Disclaimer: I haven't done math in a decade. Sorry if this is not very scientific
Hello,
I am writing a computer program, that is supposed to return the number of all permutations of an input string, excluding the permutations where a letter is repeated consecutively. Ex. : Input is "aabc", valid permutations are "abac", "abca" invalid "baac", "bcaa".
My calculation looks like this:
- Take all permutations: 4!
- Take all permutations where "a" is repeated, treating the repeated character as one group. ex. [aa]bc, b[aa]c. In this case it's 3! - (length of string - group length + 1)
- Take all permutations of the letters within the group. ex. [a1a2]bc, [a2a1]bc. In this case 2! (group length)!
So the formula is 4! - (3! * 2!).
This seems to work as long as there is only one repeated character. However as soon as there is more than one, if I repeat the algorithm for all characters, I will discount some permutations twice (the ones that have both character repeated). Ex. input is: "aabbcd" "abbacd" is discounted once. "cdaabb" is discounted twice.
So I need an additional correction where I take the union of the results of the two algorithms and add it back.
Essentially: Out of all permutations of the string "aabbcd", what is the number of strings that have both "aa" and "bb" in them?
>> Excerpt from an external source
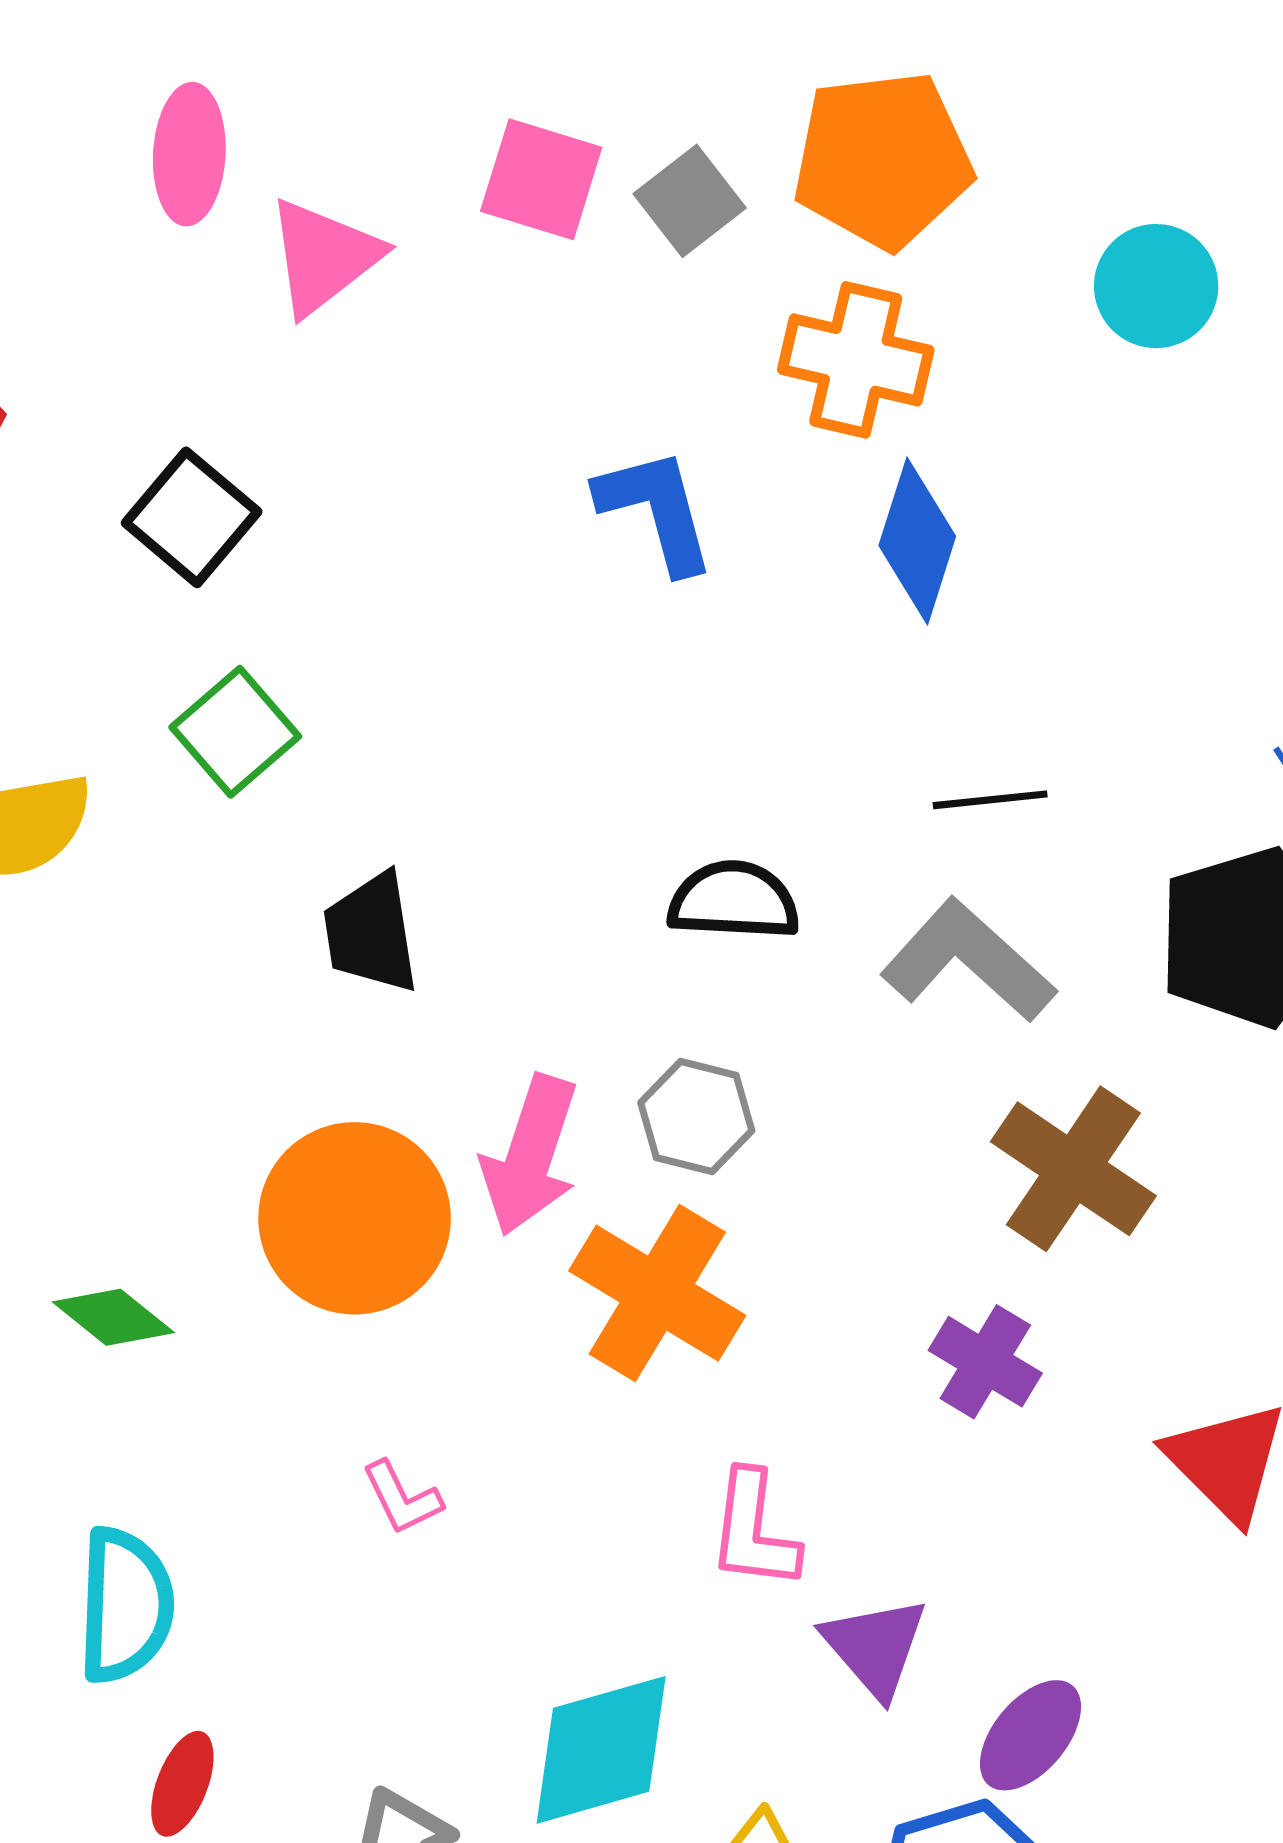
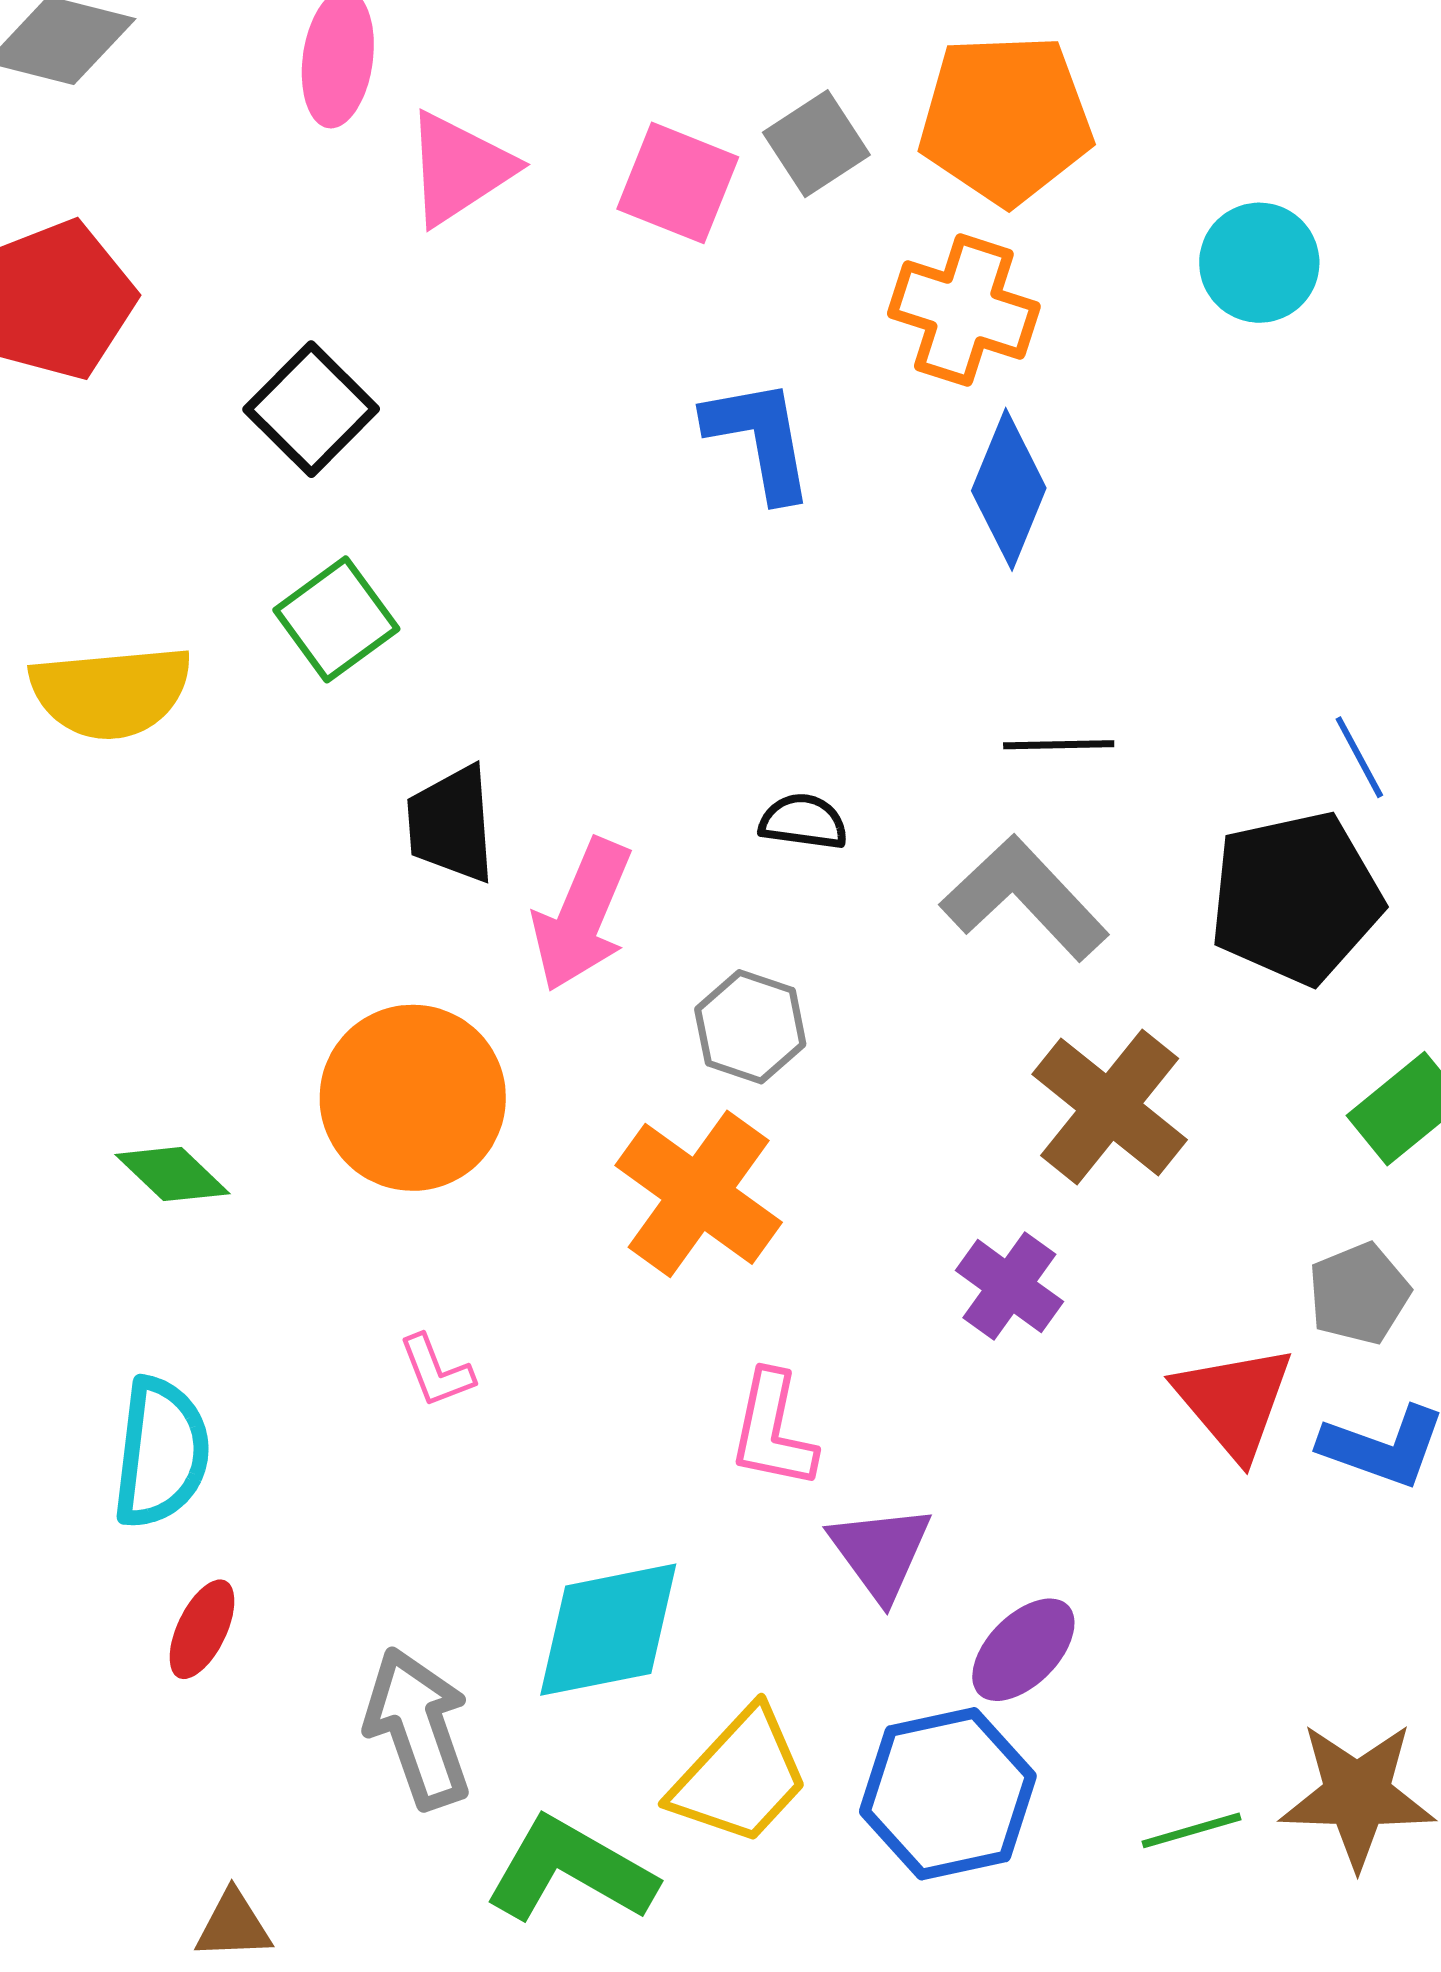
pink square: (541, 179) -> (678, 183), moved
black semicircle: (734, 901) -> (803, 822), size x0.7
pink arrow: (530, 1155) -> (582, 915), moved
In $#3$ of your calculations, permuting the two $a's$ is incorrect, since they are indistinguishable. The correct formula would just be $4!-3!$.
For "valid" permutations of $aabbcd$, applying inclusion-exclusion, $[ 6!- 2*5! + 4! ]$
Edit
With the clarifications given in your answer, you will need to internally permute the identical letters, so $[6! - 2*5!*2! + 4!*2!*2!]$